To treat passengers who suffer a long delay (but eventually leave on the 'same flight') differently from those who suffer the same delay (but eventually leave on a 'different flight') would, the ECJ thought, have infringed the principle of 'equal treatment'. Guided by this, it detected in the regulation a right to compensation where flights are delayed by three hours or more.
This was a very bold and controversial move, not just because of its financial consequences for airlines, but because of difficulties with its juristic logic.
It was not an implication that went with the grain of the legislation. Quite the contrary. The legislation seemed to distinguish rather carefully between delay and cancellation. It could easily have provided a right to comp-ensation for long delay. But it had not done so. It seemed highly questionable whether the equal treatment principle could legitimately be used to rewrite the legislation in order to confer a right that fairly clearly had not in fact been intended.
Montreal challenge
So, in Joined Cases C-581/10 and C-629/10 Nelson (Grand Chamber, 23 October 2012) the airlines tried to persuade the ECJ that Sturgeon was wrong. But the ECJ was having none of it. The Sturgeon reasoning was repeated and and confirmed. As a matter of what is described as interpretation, regulation 261/2004 confers a right to compensation to passengers whose arrival is delayed by three hours or more.

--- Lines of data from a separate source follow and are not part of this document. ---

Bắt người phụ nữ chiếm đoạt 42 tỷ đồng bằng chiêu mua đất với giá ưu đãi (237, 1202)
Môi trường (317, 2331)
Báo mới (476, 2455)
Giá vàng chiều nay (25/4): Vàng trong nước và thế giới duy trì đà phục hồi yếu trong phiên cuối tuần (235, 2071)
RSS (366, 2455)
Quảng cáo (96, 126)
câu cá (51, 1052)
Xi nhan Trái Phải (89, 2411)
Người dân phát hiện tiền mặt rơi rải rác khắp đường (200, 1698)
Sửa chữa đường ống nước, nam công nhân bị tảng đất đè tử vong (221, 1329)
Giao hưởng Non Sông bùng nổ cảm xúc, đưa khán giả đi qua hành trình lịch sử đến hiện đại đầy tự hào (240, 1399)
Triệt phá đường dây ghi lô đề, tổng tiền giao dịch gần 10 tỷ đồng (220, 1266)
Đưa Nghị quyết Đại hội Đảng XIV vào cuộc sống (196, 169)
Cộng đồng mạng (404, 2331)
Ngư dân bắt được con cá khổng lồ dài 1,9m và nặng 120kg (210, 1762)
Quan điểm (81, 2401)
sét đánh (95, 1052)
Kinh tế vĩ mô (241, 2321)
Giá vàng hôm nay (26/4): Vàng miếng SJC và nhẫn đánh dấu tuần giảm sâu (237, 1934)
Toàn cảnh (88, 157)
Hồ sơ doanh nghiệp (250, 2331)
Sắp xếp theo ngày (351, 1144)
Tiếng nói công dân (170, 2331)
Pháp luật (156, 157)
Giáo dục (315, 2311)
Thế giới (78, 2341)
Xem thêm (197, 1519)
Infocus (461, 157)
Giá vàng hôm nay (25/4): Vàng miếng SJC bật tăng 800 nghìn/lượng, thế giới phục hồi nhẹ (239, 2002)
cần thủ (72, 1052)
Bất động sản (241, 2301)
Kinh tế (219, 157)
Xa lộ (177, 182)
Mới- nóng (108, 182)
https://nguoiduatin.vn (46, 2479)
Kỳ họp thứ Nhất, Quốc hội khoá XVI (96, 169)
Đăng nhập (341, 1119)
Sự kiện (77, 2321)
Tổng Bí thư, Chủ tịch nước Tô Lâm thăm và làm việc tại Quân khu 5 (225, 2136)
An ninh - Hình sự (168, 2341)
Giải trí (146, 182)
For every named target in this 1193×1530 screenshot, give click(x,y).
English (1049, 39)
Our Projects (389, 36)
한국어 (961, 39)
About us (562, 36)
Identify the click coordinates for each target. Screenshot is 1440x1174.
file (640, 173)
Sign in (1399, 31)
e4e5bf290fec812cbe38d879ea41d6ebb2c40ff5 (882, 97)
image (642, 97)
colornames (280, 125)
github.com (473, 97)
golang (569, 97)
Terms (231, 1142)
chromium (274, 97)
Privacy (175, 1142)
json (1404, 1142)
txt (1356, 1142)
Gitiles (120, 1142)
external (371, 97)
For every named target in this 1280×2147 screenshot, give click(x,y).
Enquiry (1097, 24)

The airlines were ready for this, and responded with a counter-attack. If that was the meaning of the regulation, they said, then the relevant provisions were invalid, because they were contrary to the Montreal Convention, disproportionate, and infringed the principle of legal certainty (since they conjured an obligation to pay compensation out of provisions which did not make that right clear by an unpredictable form of 'interpretation').
All these complaints were rejected. The rejection of the proportionality and legal certainty challenges was predictable. It was hardly likely that, if the ECJ was willing to endorse its Sturgeon as an exercise in legitimate interpretation, it was then going to hold the result unlawful. The Montreal Convention challenge was a closer call. The Convention deals with delay. It contains rules for the circumstances in which a passenger can be compensated for 'damage occasioned by delay'. Those rules include the rule that 'non-compensatory damages' is not available.
The fixed compensation laid down by the regulation is arguably non-compensatory damages. But the ECJ found virtue in this alleged vice. Precisely because, it said, the legislation did not seek to compensate for damages occasioned by delay, but for the inconvenience of the delay itself, it fell outside the Convention's rules altogether.
Any air traveller will view the decision with mixed feelings. It might seem a victory for consumers. But the legal logic of the decision is tortured and questionable, and the practical effect of the decision is to make air carriers provide compulsory travel insurance at a price which, one may assume, will be reflected in the fare. Although the law is now quite clear, it is doubtful whether it is really satisfactory.